Productivity

memory-systems - Claude MCP Skill

Guides implementation of agent memory systems, compares production frameworks (Mem0, Zep/Graphiti, Letta, LangMem, Cognee), and designs persistence architectures for cross-session knowledge retention. Use when the user asks to "implement agent memory", "persist state across sessions", "build knowledge graph for agents", "track entities over time", "add long-term memory", "choose a memory framework", or mentions temporal knowledge graphs, vector stores, entity memory, adaptive memory, dynamic memory or memory benchmarks (LoCoMo, LongMemEval).
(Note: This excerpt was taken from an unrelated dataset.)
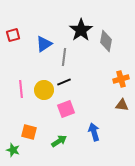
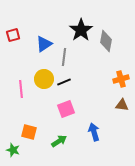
yellow circle: moved 11 px up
SEO Guide: Enhance your AI agent with the memory-systems tool. This Model Context Protocol (MCP) server allows Claude Desktop and other LLMs to guides implementation of agent memory systems, compares production frameworks (mem0, zep/graphiti, l... Download and configure this skill to unlock new capabilities for your AI workflow.

🌟1110 stars • 1223 forks

📥0 downloads

Python

View on GitHub🔗 Claude Servers

Documentation

SKILL.md

# Memory System Design

Memory provides the persistence layer that allows agents to maintain continuity across sessions and reason over accumulated knowledge. Simple agents rely entirely on context for memory, losing all state when sessions end. Sophisticated agents implement layered memory architectures that balance immediate context needs with long-term knowledge retention. The evolution from vector stores to knowledge graphs to temporal knowledge graphs represents increasing investment in structured memory for improved retrieval and reasoning.

## When to Activate

Activate this skill when:
- Building agents that must persist knowledge across sessions
- Choosing between memory frameworks (Mem0, Zep/Graphiti, Letta, LangMem, Cognee)
- Needing to maintain entity consistency across conversations
- Implementing reasoning over accumulated knowledge
- Designing memory architectures that scale in production
- Evaluating memory systems against benchmarks (LoCoMo, LongMemEval, DMR)
- Building dynamic memory with automatic entity/relationship extraction and self-improving memory (Cognee)

## Core Concepts

Think of memory as a spectrum from volatile context window to persistent storage. Default to the simplest layer that meets retrieval needs, because benchmark evidence shows **tool complexity matters less than reliable retrieval** — Letta's filesystem agents scored 74% on LoCoMo using basic file operations, beating Mem0's specialized tools at 68.5%. Add structure (graphs, temporal validity) only when retrieval quality degrades or the agent needs multi-hop reasoning, relationship traversal, or time-travel queries.

## Detailed Topics

### Production Framework Landscape

Select a framework based on the dominant retrieval pattern the agent requires. Use this table to narrow the shortlist, then validate with the benchmark data below.

| Framework | Architecture | Best For | Trade-off |
|-----------|-------------|----------|-----------|
| **Mem0** | Vector store + graph memory, pluggable backends | Multi-tenant systems, broad integrations | Less specialized for multi-agent |
| **Zep/Graphiti** | Temporal knowledge graph, bi-temporal model | Enterprise requiring relationship modeling + temporal reasoning | Advanced features cloud-locked |
| **Letta** | Self-editing memory with tiered storage (in-context/core/archival) | Full agent introspection, stateful services | Complexity for simple use cases |
| **Cognee** | Multi-layer semantic graph via customizable ECL pipeline with customizable Tasks | Evolving agent memory that adapts and learns; multi-hop reasoning | Heavier ingest-time processing |
| **LangMem** | Memory tools for LangGraph workflows | Teams already on LangGraph | Tightly coupled to LangGraph |
| **File-system** | Plain files with naming conventions | Simple agents, prototyping | No semantic search, no relationships |

Choose Zep/Graphiti when the agent needs bi-temporal modeling (tracking both when events occurred and when they were ingested) because its three-tier knowledge graph (episode, semantic entity, community subgraphs) excels at temporal queries. Choose Mem0 when the priority is fast time-to-production with managed infrastructure. Choose Letta when the agent needs deep self-introspection through its Agent Development Environment. Choose Cognee when the agent must build dense multi-layer semantic graphs — it layers text chunks and entity types as nodes with detailed relationship edges, and every core piece (ingestion, entity extraction, post-processing, retrieval) is customizable.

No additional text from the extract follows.